Monday 16 May 2011

The Girl with the Dragon Tattoo. By Steig Larsson

The Girl with the Dragon Tattoo

Steig Larsson

Published in 2005 by MacLehose Press. Translated from the original Swedish by Reg Keeland


    This is part I of a trilogy. It is an unusual, and very readable, detective story, set in Sweden, and featuring a 'punk' heroine as one of the two main characters. Lisbeth Salander is the 'girl with the dragon tattoo', along  with a number of other tattoos and body piercings. She is also a computer hacker par excellence - she describes herself as one of the best in Sweden. She is a free lance investigator for a security company and as part of one of her assignments, connects up with the financial journalist Michael Blomkvist. The latter has been recently discredited for libeling an important financier, and is facing short jail term. In the meanwhile he is asked to write the history of the rich industrialist Vanger family. At least, this is the cover story. In reality he is inquiring into the 35 year old disappearance of the young niece of the patriarch. Together Salander and Blomkvist uncover the gruesome details that lead to the events of 1967, and later.
    The book has multiple layers. There is the story of the disappearance, underlying that is the story of Blomkvist and his duel with the financier whom he is supposed to have libelled, and underlying even that, and probably connecting the trilogy together is the story of Lisbeth Salander.  It is a nice read, though not exactly gripping. Also it does not have the integrity or honesty of, say, Raymond Chandler, to mention another writer of detective fiction.   

   

Sunday 8 May 2011

The Crystal Cave. By Mary Stewart

The Crystal Cave

Mary Stewart

Published in 1970. I read an e-version downloaded from the Internet. No publisher's name is given and I suspect it is a pirated version.

This is Part I (of a total of four) of the Arthurian saga, narrated from Merlin's point of view. This book is all about Merlin and Arthur is not yet born. Merlin is a young boy in the court of the King of Wales. He is a bastard of the King's daughter and does not know who his father is. He soon realizes that he is not like other children, but has special intellectual (engineering, medical and magical) skills, which he further develops by training and practice. As 5th century England descends into chaos he escapes to France (Brittany) where he meets up with the Romano-British General Ambrosius, who is now in exile and who is raising an army to reconquer Britain and free it from the Saxon army of Hengist. Merlin discovers that Ambrosius is his father, comes under his protection and guidance, and after five years of further training, at the age of eighteen, precedes him back to England as a scout or a spy. Ambrosius soon lands with his army, and Merlin joins him. Ambrosius defeats Hengist, and becomes King of England but succumbs soon thereafter to disease or poison. His brother Uther Pendragon becomes King, and Merlin retires to his 'crystal cave'. He is summoned about a year later by Uther, who wants his help (and 'magic') to attain the Lady Ygraine, who is the wife of the Duke of Cornwall, Uther's most trusted and strongest ally. Merlin helps him in this adultery, because he realizes that the child born from this union will be Arthur, the one who brings peace to England. This book ends at this point.

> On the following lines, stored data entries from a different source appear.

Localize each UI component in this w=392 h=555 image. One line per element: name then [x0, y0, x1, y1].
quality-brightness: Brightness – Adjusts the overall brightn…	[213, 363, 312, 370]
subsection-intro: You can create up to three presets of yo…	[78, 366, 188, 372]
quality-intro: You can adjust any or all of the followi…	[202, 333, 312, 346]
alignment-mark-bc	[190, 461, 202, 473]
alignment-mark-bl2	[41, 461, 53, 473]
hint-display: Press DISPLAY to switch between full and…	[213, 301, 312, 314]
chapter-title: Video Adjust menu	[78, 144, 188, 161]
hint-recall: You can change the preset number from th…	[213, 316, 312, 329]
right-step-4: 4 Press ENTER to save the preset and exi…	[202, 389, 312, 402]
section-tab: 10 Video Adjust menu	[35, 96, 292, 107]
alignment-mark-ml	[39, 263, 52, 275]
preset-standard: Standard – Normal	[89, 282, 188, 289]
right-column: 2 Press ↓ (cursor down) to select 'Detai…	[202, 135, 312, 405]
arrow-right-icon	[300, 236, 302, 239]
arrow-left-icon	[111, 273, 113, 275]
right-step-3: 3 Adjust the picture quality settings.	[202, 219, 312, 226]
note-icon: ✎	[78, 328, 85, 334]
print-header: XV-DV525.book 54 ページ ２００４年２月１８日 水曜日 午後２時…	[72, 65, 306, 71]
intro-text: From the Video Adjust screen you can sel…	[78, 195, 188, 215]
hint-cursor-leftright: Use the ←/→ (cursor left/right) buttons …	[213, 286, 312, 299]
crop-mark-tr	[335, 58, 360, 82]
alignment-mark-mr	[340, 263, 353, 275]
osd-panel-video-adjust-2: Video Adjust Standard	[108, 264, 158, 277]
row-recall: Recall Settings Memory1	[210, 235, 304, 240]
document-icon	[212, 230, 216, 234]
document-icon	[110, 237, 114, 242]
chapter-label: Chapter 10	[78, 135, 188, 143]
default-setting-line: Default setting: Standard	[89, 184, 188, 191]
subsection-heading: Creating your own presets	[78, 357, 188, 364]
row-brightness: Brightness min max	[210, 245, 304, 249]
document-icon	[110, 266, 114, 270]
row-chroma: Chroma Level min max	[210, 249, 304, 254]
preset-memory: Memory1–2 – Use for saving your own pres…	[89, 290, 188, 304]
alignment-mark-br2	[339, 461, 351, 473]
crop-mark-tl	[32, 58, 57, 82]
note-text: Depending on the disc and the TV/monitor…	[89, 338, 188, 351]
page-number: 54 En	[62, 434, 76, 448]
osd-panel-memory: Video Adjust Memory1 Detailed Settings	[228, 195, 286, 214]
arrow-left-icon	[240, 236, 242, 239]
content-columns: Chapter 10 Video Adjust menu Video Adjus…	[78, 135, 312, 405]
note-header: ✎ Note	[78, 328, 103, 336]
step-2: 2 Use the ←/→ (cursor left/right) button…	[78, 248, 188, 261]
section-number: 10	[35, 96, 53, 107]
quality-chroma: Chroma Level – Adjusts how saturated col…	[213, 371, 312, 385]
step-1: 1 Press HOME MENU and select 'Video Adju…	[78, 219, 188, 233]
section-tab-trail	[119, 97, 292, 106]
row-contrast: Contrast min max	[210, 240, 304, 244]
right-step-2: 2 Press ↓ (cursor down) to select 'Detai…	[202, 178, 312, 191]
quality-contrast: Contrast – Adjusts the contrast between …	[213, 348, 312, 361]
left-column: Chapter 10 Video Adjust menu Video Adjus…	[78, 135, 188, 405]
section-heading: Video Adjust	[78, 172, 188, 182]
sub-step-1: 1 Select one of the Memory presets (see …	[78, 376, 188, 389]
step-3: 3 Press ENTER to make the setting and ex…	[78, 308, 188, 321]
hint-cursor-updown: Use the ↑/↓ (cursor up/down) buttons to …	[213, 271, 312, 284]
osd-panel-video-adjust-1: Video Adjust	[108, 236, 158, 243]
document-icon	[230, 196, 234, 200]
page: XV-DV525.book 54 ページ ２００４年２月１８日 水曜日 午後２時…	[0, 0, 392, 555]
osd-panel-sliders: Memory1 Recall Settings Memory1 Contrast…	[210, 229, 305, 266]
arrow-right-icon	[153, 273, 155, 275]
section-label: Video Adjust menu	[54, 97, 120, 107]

Mary Stewart writes well, and the book is gripping and easy to read. The text is lyrical, but also contemporary. Obviously, as she admits, she has based her story on a very few historical 'facts' culled from various sources. The existence, though not the exact dates, of Ambrosius, Hengist, and later, perhaps, Arthur, is known.  But there is no evidence at all about Merlin, and certainly no evidence of any connection between these four (except, perhaps, the first two).     


Stewart tries to give 'scientific' explanations for some of the mysticisms attributed to Merlin. The 'crystal cave', in which Merlin is said to be trapped in his dotage, but also loves to lie in and meditate during his youth, is a small hidden hollow, with insides completely covered with quartz crystals, deep within another cave. (Such a structure is called a 'geode', as I learnt from my recent visit to the Carnegie Museum in Pittsburgh, although the one Merlin uses must be a much larger one than the samples I saw there). Merlin performs his fabled feats with the 'dancing stones', lifting and moving huge stone blocks to rebuild Stonehenge, by engineering skills, not magic. And so on. But this particular aspect does either add to or detract from the book. In conclusion, the book is highly readable, but light.